For many expectant mothers breastfeeding is a daunting prospect – will I produce enough milk to keep him satisfied? Will he be able to latch? Will he be – heaven forbid – allergic to my milk? What if I absolutely hate it? These are real fears for new moms and ones that can, ultimately, make or break your breastfeeding experience.
All through my pregnancy I was adamant that I wanted to do things as close to naturally as possible. My birth “plan” had a heavy focus on the natural – a midwife over a gynae, a vaginal over Caesarean delivery, no pain management over an epidural, etc. – but we don’t always get what we want in life, and especially in childbirth.
Similarly, I wanted to exclusively breastfeed as far as possible. Although, knowing the physical and emotional burden breastfeeding places on a new mom, we had agreed I would express as well so that Becs could help out with night feeds. But when Fletcher went straight to the NICU after birth instead of straight onto my breast, things changed and we had to roll with it.

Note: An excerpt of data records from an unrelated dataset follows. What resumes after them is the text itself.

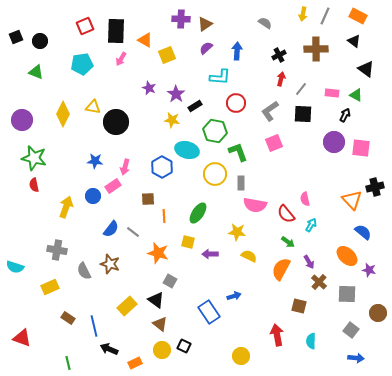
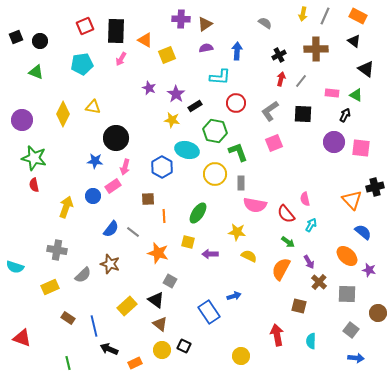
purple semicircle at (206, 48): rotated 32 degrees clockwise
gray line at (301, 89): moved 8 px up
black circle at (116, 122): moved 16 px down
gray semicircle at (84, 271): moved 1 px left, 4 px down; rotated 108 degrees counterclockwise
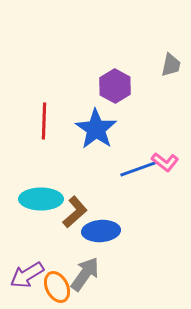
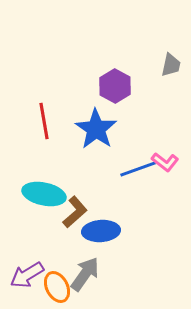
red line: rotated 12 degrees counterclockwise
cyan ellipse: moved 3 px right, 5 px up; rotated 12 degrees clockwise
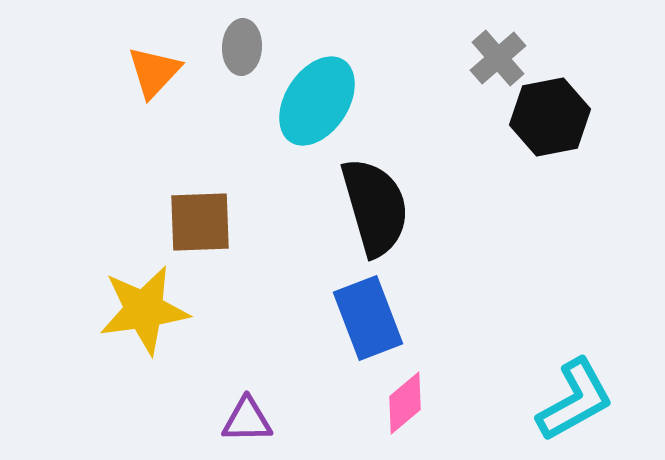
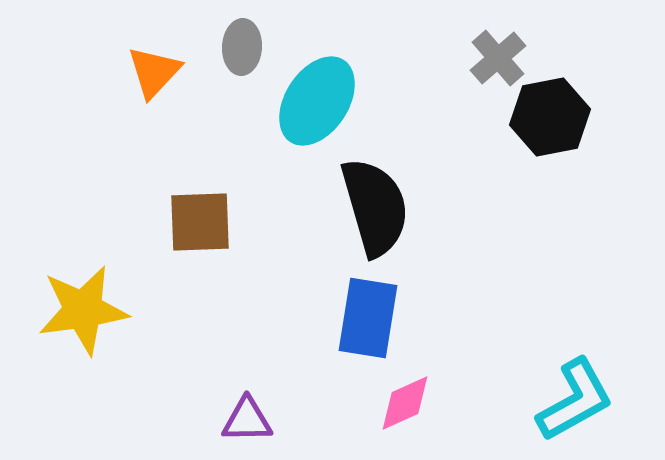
yellow star: moved 61 px left
blue rectangle: rotated 30 degrees clockwise
pink diamond: rotated 16 degrees clockwise
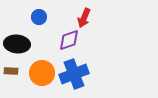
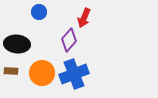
blue circle: moved 5 px up
purple diamond: rotated 30 degrees counterclockwise
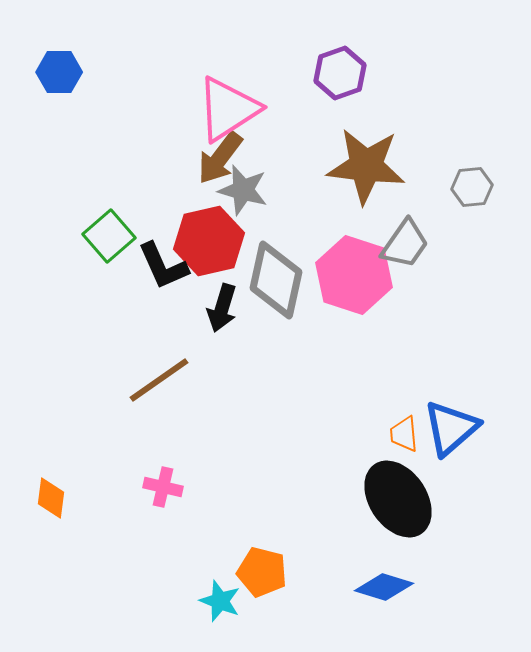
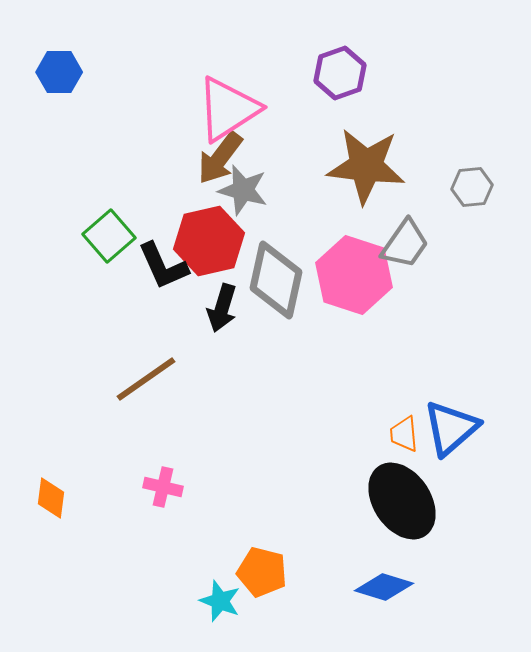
brown line: moved 13 px left, 1 px up
black ellipse: moved 4 px right, 2 px down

When the NICU nurse came into our room on that first morning and told me my child was starving panic set in. One of the nurses helped me to express a whopping 1ml, at which point Becs signed the consent to give Fletcher formula. Although the nurses continued to stress the importance of breast milk, if I could get any, and praised the delivery of those “drops of gold”, it had taken something meant to be a beautiful and intimate bonding moment between me and my baby and made it something clinical.
When Fletcher came off the CPAP and I was able to try and latch him to feed, it was still a beautiful moment for me – despite the wires and tubes still attached to my two-day-old baby. But it quickly became clear it wasn’t happening fast enough for him. Having become accustomed to the delivery speed of, first the feeding tube and then the bottle, the breast simply took too long and required too much effort. Still, we persevered.
I expressed three or four times a day while he was in the NICU and when he came home we tried relentlessly to get him to feed. But as time went on, and his daily need increased, he ended up getting more bottle than breast. I simply wasn’t producing enough milk to satisfy his hunger – despite the Eglonyl.
I began to dread feeding time. He’d be what we call screaming sad mad (which is exactly what it sounds like), and I’d be desperately trying to aim his wailing mouth at my breast, hoping he’d get a good latch. He’d latch briefly, suck a few times before realizing it was going to require maximum effort on his part. Then he’d start screaming again. And this cycle would continue for up to an hour before I’d give in and ask Becs to prepare a bottle. Some days were better than others, mind you. Sometimes I’d get him onto the breast before he realized how hungry he was and so he’d be sucking before he got “screaming sad mad”, so he’d be OK with putting the extra effort in. But even on those days, he’d need a bottle afterward.
After a month of trying I decided the emotional tug-of-war I experienced every time I tried to breastfeed was just too much. He was gaining weight nicely on the formula and was anything but malnourished, so why was I torturing myself? Guilt. I felt guilty at the thought of giving up because “breast is best” and “they don’t get antibodies from formula” but I just couldn’t do it anymore. My distress at seeing him so frustrated and upset every time I tried to feed him began to outweigh my guilt.
I discussed my feelings with Becs, who was wonderfully supportive and told me all the things I needed to hear – “he gets so frustrated” and “you did your best babe” – but despite all that, it was one of the hardest decisions I’ve made as a mother and I do still feel guilty about it. But every time I see him calmly have a bottle before drifting into that contented sleep that only comes from having a full belly, my guilt is somewhat assuaged.
Don’t beat yourself up if you can’t do it. I’ve spoken to moms who diligently breastfed and they all agree, it was the hardest, most physically and emotionally draining thing they’ve ever done. If you get it right, power to you, but if you don’t do not feel guilty. No one has ever been asked at a job interview if they were breast or bottle fed. As long as they’re getting the nutrients they need and they are loved, what more could you want?